Rue turned back to her chief engineer. “What was that?”

“About your plan to change the names of everything. You didn’t tell your crew, yet you gave them permission to leave the ship,” explained Quesnel carefully. “Aren’t you worried they’ll spoil the act?”

“Oh dear, good point. I do hope they don’t go blabbing.” Rue frowned, calculating the time. They had only three quarters of an hour left. How much harm could the crew do?

Quesnel nodded to the gaggle of staff still behind them. “I think most of them witnessed your antics.”

Rue wasn’t certain “antics” was a dignified way to describe a lady but before she could reprimand her chief engineer, Spoo stepped forward. “Yes, Chief Sir and Lady Captain. That was a pretty nice show you put on there.”

“Why, thank you, Spoo,” replied Rue.

“You’re all right, Lady Captain, but this one was a real corker.” Spoo gestured with her thumb at Primrose.

Prim smiled down at the small person in a queenly manner, causing the young sootie to blush. “Such accolades. I was born to carry on a theatrical legacy, but sadly fate had other plans for my family.”

“Fate or Egypt?” wondered Rue.

“There’s a difference?” Prim looked wistful. Egypt was where her mother had turned vampire.
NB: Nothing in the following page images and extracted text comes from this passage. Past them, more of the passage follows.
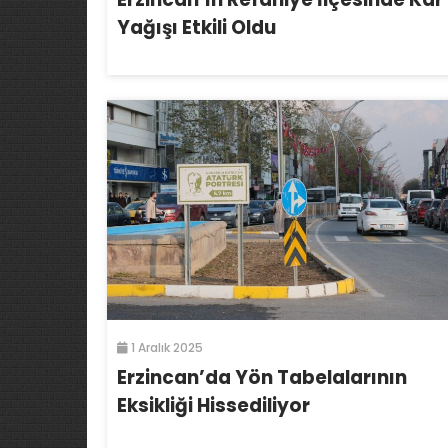
Yağışı Etkili Oldu
1 Aralık 2025
Erzincan’da Yön Tabelalarının
Eksikliği Hissediliyor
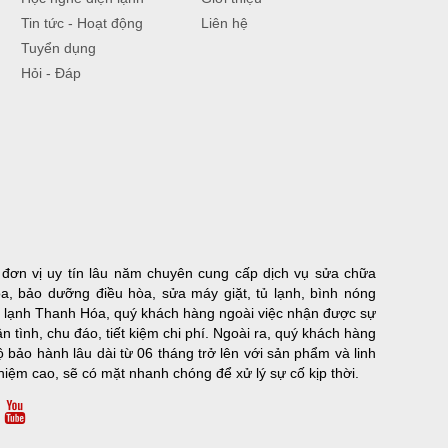
Tin tức - Hoạt động
Liên hệ
Tuyển dụng
Hỏi - Đáp
đơn vị uy tín lâu năm chuyên cung cấp dịch vụ sửa chữa
òa, bảo dưỡng điều hòa, sửa máy giặt, tủ lạnh, bình nóng
ện lạnh Thanh Hóa, quý khách hàng ngoài việc nhận được sự
n tình, chu đáo, tiết kiệm chi phí. Ngoài ra, quý khách hàng
 bảo hành lâu dài từ 06 tháng trở lên với sản phẩm và linh
nhiệm cao, sẽ có mặt nhanh chóng để xử lý sự cố kịp thời.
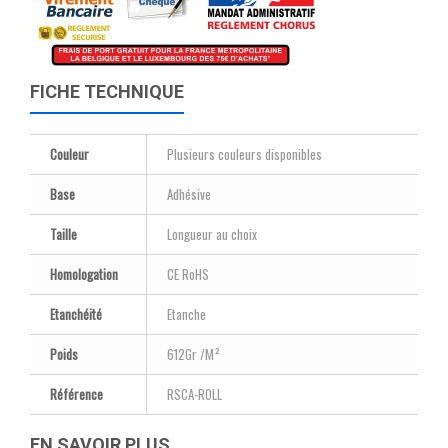
FICHE TECHNIQUE
Couleur
Plusieurs couleurs disponibles
Base
Adhésive
Taille
Longueur au choix
Homologation
CE RoHS
Etanchéité
Etanche
Poids
612Gr /M²
Référence
RSCA-ROLL
EN SAVOIR PLUS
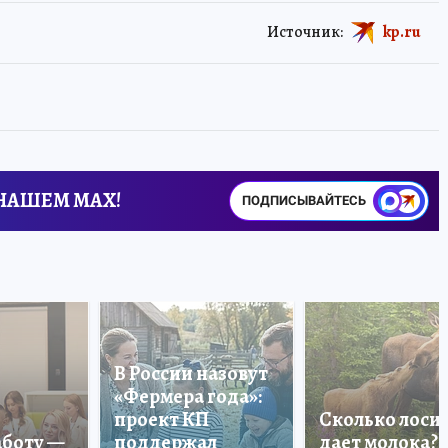
Источник:
kp.ru
 НАШЕМ MAX!
ПОДПИСЫВАЙТЕСЬ
В России назовут
«Фермера года»:
проект КП
Сколько лоси
аботу —
поддержал
дает молока?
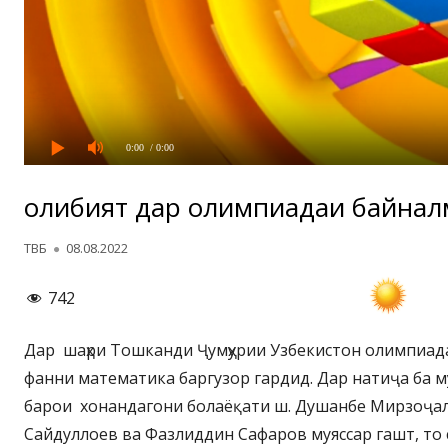
0:00
/ 0:00
Ғолибият дар олимпиадаи байнал
Автор
Опубликовано
ТВБ
08.08.2022
742
Дар шаҳри Тошканди Ҷумҳурии Узбекистон олимпиад
фанни математика баргузор гардид. Дар натиҷа ба м
барои хонандагони болаёқати ш. Душанбе Мирзоҷа
Сайдуллоев ва Фазлиддин Сафаров муяссар гашт, то 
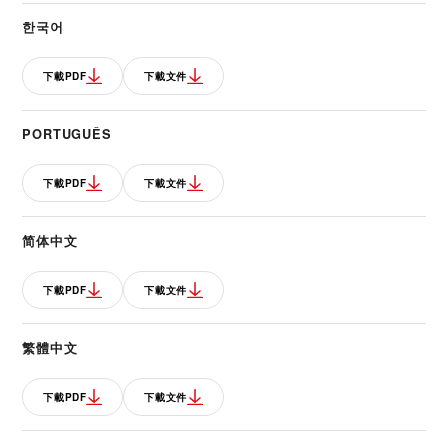
한국어
下載PDF
下載文件
PORTUGUÊS
下載PDF
下載文件
简体中文
下載PDF
下載文件
繁體中文
下載PDF
下載文件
The girls knew few particulars, but they understand that everything had changed for everyone after Egypt, 1876.

Spoo said, not following, “I’ll make sure everyone knows who and what we are and what names we belong to while ’round the tower.”

“That is very much appreciated, Spoo,” replied Rue.

Spoo, after a quick hushed conversation with a few of the other sooties, scampered back to The Spotted Custard to waylay anyone else who might disembark or have cause for conversion with dockhands.

Rue and Prim exchanged a look. They were unused to having to widen the scale of their schemes. Adjustments must be made for this new course their lives had taken.